Pancasila dan Gotong Royong

Sebelum merdeka dan menjadi negara, bangsa Indonesia telah melewati sejarah ratusan hingga ribuan tahun. Sudah diakui dunia bahwa dalam rentan waktu yang panjang tersebut, Indonesia adalah bangsa besar. Bangsa yang kaya. Bangsa yang penuh dengan kearifan. Indonesia juga memberikan catatan sejarah yang panjang tentang bagaimana mengatur kehidupan mereka. Juga bagaimana berinteraksi dengan bangsa dan negara lain. Sehingga tidak berlebihan jika Indonesia disebut sebagai bangsa yang jaya.

 

Kata “jaya” bagi Indonesia bukanlah hal yang berlebihan. Hal ini bisa dilihat dari Majapahit atau Sriwijaya yang pernah menjadi kerajaan besar di muka bumi. Kejayaan kerajaan tersebut bukan hanya direpresentasikan dengan harta yang melimpah. Namun juga kebudayaan dan kerukunannya yang tinggi. Juga dengan sistem pemerintahan yang sudah tinggi di zamannya. Wilayah kekuasaan Nusantara yang luas juga menunjukkan kerja keras dan kebersamaan. Besarnya wilayah disatukan dengan semangat kebinekaan yang tunggal ika.

Kejayaan Indonesia juga bisa terlihat dari peninggalan-peninggalan sejarah. Seperti peninggalan Candi Borobudur dan Prambanan. Borobudur bukan dikerjakan oleh para budak, namun rakyat secara sukarela (gotong royong). Bangsa kita pada juga dikenal mempunyai spiritual tinggi. Dari segi teknologi, kala itu bangsa Indonesia juga dikenal sudah mencapai kemajuan. Hal ini tercermin dari armada angakatan bersenjata yang dimiliki kerajaan besar zaman dahulu.

Kejayaan Indonesia sebagai bangsa mengalami keterpurukan ketika kolonialisme datang. Penjajahan yang dibangun atas perpecahan bangsa telah menghilangkan kebesaran Indonesia. Perpecahan antar suku bangsa, perebutan kekuasaan antar elit masyarakat menjadi Indonesia dengan mudah dimanfaatkan bangsa asing. Potensi perpecahan juga diciptakan dan dipelihara kaum kolonialis. Akhirnya Indonesia menjadi bangsa jajahan yang mudah diadu domba. Lebih miris lagi, keadaan ini dilakukan para penjajah dengan bekerja sama dengan elit kerajaan yang berhasil mereka bujuk rayu dengan harta benda. Sehingga rela ikut serta menjadi antek penjajah.

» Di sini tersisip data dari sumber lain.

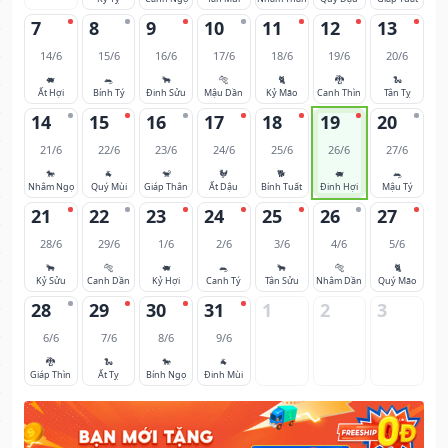
7
8
9
10
11
12
13
14/6
15/6
16/6
17/6
18/6
19/6
20/6
🐖
🐀
🐂
🐅
🐈
🐉
🐍
Ất Hợi
Bính Tý
Đinh Sửu
Mậu Dần
Kỷ Mão
Canh Thìn
Tân Tỵ
14
15
16
17
18
19
20
21/6
22/6
23/6
24/6
25/6
26/6
27/6
🐎
🐐
🐒
🐓
🐕
🐖
🐀
Nhâm Ngọ
Quý Mùi
Giáp Thân
Ất Dậu
Bính Tuất
Đinh Hợi
Mậu Tý
21
22
23
24
25
26
27
28/6
29/6
1/6
2/6
3/6
4/6
5/6
🐂
🐅
🐖
🐀
🐂
🐅
🐈
Kỷ Sửu
Canh Dần
Kỷ Hợi
Canh Tý
Tân Sửu
Nhâm Dần
Quý Mão
28
29
30
31
1
2
3
6/6
7/6
8/6
9/6
🐉
🐍
🐎
🐐
Giáp Thìn
Ất Tỵ
Bính Ngọ
Đinh Mùi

Kesadaran akan kebesaran Indonesia sebagai bangsa baru muncul kembali pada awal abad dua puluh. Kala itu sejumlah anak bangsa yang terpelajar menyadari keterpurukan bangsanya. Maka muncullah sejumlah kelompok pelajar. Sebut saja perkumpulan Boodie Oetomo yang berasal dari mahasiswa Stovia Batavia. Setelah itu juga muncul perkumpulan pelajar-pelajar lain di sejmlah daerah. Semangat kebangsaan yang berkobar membuat mereka berikrar dalam “Sumpah Pemuda” 28 Oktober 1928.

Akhirnya semangat bersama untuk mengembalikan kejayaan bangsa terus dikobarkan hingga pada tahun-tahun setelahnya. Mereka mencapai puncak pada saat proklamasi Kemerdekaan Indonesia yang dibacakan Sukarno-Hatta pada 17 Agustus 1945.

Bung Karno sebagai salah satu aktor utama kemerdekaan sejak lama menyadari atas kebesaran bangsanya. Maka ketika berpikir dan berjuang untuk kemerdekaan dia juga memikirkan dasar serta landasan yang akan menjadi komponen penting negara baru bernama Indonesia. Dasar ini menjadi penting karena di sanalah semua akan berpijak.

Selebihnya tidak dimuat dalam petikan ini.